EXERCISE OBJECTIVE:
From the records below, please repeat exactly the line that has "Ein Grund mehr", the line that has "Opfer hat sich", and every line between them, and nothing else.

DATA RECORDS:

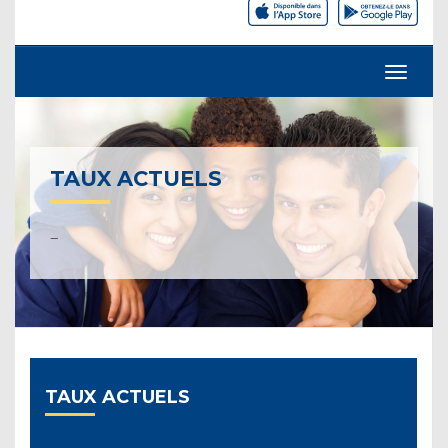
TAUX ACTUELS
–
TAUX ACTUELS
==
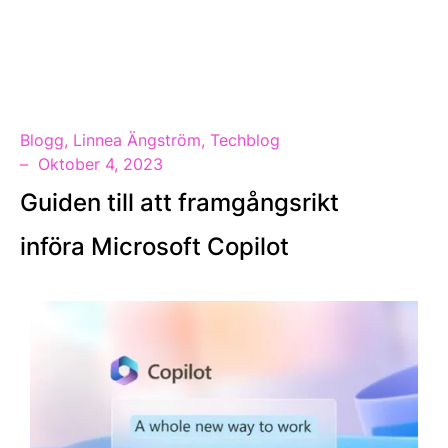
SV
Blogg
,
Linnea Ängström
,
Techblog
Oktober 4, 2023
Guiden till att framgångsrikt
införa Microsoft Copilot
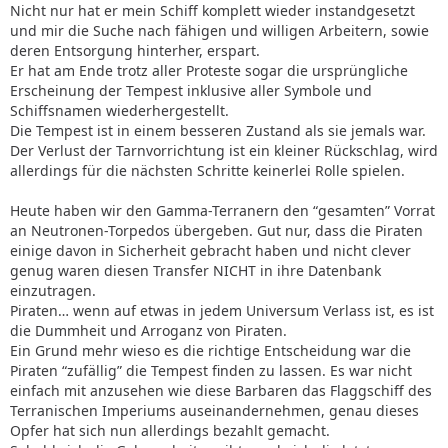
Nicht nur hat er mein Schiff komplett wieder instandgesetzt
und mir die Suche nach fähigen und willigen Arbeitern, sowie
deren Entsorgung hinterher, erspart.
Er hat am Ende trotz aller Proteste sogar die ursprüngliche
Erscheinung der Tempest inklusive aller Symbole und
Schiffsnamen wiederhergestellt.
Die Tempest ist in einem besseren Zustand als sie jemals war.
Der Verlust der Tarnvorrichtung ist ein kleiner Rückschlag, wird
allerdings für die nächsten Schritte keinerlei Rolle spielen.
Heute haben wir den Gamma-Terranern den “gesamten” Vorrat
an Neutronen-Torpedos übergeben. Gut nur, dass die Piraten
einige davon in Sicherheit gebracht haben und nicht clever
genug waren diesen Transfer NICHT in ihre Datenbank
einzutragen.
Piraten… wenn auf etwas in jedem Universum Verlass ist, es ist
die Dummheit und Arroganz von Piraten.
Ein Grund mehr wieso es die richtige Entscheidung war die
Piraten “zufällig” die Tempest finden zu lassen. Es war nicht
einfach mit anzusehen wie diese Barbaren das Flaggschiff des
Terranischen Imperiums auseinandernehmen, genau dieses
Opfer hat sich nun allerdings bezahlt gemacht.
--
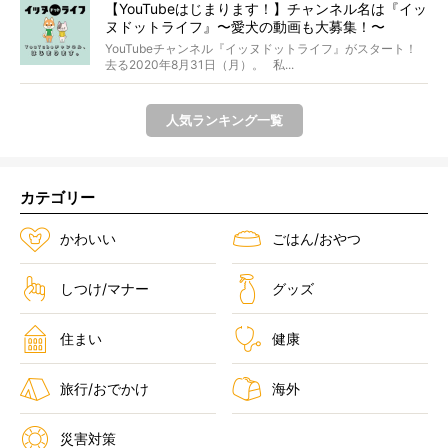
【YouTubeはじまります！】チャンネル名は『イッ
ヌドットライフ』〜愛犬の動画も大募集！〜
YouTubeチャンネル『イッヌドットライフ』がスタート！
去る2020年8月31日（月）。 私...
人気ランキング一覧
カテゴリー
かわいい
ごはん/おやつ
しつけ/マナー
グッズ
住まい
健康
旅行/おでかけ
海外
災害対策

RESULT FOR THIS TASK:
Ein Grund mehr wieso es die richtige Entscheidung war die
Piraten “zufällig” die Tempest finden zu lassen. Es war nicht
einfach mit anzusehen wie diese Barbaren das Flaggschiff des
Terranischen Imperiums auseinandernehmen, genau dieses
Opfer hat sich nun allerdings bezahlt gemacht.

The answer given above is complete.